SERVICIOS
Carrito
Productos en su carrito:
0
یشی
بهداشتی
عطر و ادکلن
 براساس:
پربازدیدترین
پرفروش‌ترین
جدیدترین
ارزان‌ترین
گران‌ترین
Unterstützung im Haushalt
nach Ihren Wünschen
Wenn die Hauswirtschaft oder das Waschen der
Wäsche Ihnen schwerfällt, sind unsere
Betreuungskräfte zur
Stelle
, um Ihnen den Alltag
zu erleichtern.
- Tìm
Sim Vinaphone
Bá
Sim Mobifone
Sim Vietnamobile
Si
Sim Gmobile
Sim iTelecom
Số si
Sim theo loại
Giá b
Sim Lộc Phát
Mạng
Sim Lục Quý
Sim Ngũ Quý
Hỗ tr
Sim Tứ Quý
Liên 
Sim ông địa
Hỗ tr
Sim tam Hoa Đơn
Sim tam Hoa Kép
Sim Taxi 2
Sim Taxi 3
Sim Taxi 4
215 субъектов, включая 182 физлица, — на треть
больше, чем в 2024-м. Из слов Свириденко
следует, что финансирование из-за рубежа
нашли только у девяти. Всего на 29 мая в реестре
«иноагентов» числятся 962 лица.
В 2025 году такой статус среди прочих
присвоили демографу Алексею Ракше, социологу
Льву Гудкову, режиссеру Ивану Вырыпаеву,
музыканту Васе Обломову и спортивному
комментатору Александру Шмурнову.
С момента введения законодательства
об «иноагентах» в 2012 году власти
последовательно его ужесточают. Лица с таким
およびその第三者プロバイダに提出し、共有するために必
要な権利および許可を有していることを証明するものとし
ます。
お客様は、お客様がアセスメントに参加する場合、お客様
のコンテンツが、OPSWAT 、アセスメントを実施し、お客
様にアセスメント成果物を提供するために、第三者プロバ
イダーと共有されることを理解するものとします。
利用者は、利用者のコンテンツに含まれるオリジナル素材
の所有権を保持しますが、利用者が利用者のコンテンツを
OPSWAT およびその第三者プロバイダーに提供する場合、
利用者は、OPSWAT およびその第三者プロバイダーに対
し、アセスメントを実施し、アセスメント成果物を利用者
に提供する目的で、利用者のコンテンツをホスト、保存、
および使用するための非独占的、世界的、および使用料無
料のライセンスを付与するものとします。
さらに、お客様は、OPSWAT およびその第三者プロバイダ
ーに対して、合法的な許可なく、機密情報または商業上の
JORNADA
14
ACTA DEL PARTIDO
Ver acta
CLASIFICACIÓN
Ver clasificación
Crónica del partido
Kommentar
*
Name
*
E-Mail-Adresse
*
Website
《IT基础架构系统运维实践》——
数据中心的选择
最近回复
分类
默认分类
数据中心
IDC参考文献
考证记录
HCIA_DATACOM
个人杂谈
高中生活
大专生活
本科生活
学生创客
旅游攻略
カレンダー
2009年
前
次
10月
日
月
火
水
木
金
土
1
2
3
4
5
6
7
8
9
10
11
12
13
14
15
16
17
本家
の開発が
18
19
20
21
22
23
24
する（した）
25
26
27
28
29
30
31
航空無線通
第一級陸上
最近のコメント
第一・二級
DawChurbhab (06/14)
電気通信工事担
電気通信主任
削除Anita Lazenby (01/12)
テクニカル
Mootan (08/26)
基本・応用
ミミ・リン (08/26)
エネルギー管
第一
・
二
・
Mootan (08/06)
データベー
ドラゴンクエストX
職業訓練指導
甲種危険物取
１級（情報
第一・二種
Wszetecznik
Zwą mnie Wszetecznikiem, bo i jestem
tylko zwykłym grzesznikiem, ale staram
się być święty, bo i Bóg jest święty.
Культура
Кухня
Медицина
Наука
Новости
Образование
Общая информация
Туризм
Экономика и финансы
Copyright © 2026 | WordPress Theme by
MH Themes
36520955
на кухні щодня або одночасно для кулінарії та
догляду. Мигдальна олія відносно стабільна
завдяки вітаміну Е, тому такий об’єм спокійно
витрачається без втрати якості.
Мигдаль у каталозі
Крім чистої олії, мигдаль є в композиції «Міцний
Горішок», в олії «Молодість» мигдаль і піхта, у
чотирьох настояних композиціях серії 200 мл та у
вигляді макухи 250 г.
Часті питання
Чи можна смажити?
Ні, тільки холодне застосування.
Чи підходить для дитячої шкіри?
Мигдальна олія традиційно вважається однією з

--------

■ **TASK DETAILS**:
Show every line from the entries above in which the word "году" appears.

■ **ANSWER BELOW**:
В 2025 году такой статус среди прочих
об «иноагентах» в 2012 году власти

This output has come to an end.